_WHAT YOU ARE ASKED TO DO_:
Which lines in the data below contain the word "instances"? Return each of them.

_INFORMATION_:
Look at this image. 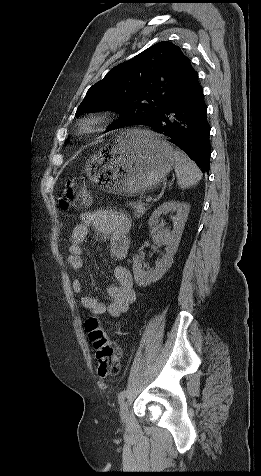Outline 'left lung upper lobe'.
Returning <instances> with one entry per match:
<instances>
[{"instance_id": "left-lung-upper-lobe-1", "label": "left lung upper lobe", "mask_w": 261, "mask_h": 476, "mask_svg": "<svg viewBox=\"0 0 261 476\" xmlns=\"http://www.w3.org/2000/svg\"><path fill=\"white\" fill-rule=\"evenodd\" d=\"M190 60L168 41L159 42L112 68L94 84L76 116L99 110L118 112L107 131L142 125L160 114L194 74Z\"/></svg>"}]
</instances>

_ANSWER TO THE EXERCISE_:
Returning <instances> with one entry per match:
<instances>
</instances>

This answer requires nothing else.